KIGALI (Reuters) – At midnight Valentine Uwingabire's back began to hurt. Her husband ran to tell Germaine Uwera, a community health worker in their village in the fertile foothills of Rwanda's Volcanoes National Park.

Equipped with a mobile phone from the local health centre, Uwera sent an urgent SMS text message and within a quarter of an hour, an ambulance had whisked Valentine to hospital. Minutes later Uwingabire's third child was born.

"We called our child Manirakoze, which means 'Thank God'," she told reporters, sitting outside her mud and bamboo house pitched in the shadow of Karisimbi volcano, home to some of the world's few remaining highland mountain gorillas.

Had it not been for Rwanda's new Rapid SMS service, Valentine would have been carried in agony, down the hill to the nearest town on an improvised stretcher. As is the case in much of Africa, fixed-line telephone networks are virtually non-existent outside of the capital and major cities.

The Rapid SMS scheme – a joint initiative between three UN organisations – is being tested in the Musanze District where 432 health workers have received mobile phones.

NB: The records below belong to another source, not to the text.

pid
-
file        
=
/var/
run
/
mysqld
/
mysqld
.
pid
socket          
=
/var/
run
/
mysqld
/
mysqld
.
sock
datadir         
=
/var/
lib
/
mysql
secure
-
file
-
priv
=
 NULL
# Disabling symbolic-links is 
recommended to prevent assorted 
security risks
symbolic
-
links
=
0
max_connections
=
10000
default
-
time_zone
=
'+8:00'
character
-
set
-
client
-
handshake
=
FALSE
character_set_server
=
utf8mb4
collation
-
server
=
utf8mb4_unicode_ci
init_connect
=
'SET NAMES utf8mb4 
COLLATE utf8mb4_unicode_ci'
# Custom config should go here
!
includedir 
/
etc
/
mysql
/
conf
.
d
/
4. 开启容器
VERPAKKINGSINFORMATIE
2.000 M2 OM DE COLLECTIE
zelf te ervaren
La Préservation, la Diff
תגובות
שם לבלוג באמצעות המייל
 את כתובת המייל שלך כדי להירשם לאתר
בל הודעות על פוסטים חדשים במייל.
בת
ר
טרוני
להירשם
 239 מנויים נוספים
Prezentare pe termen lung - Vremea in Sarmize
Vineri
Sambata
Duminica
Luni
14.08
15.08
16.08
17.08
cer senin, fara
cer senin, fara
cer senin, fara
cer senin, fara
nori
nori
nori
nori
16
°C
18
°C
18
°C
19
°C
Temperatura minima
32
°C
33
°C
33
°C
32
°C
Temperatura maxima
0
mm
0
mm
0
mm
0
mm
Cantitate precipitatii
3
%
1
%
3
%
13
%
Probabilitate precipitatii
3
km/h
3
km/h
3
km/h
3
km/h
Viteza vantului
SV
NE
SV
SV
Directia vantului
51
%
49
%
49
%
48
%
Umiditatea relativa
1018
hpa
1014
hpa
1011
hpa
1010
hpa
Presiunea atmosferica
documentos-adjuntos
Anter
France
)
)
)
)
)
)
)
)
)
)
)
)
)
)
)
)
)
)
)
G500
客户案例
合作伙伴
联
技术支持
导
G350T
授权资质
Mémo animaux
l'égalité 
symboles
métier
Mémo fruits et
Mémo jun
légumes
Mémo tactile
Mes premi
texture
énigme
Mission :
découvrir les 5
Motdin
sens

Health workers register pregnant women in their village via free SMS text messages and send regular updates to a central server in the capital, Kigali.

They are monitored during the pregnancy, and those at high risk brought in for check-ups.

Rwanda, Africa's most densely populated nation, is ranked among the world's worst for maternal mortality, according to UN data, and it is an important target for the global body's goal to reduce maternal deaths by 75 percent globally by 2015.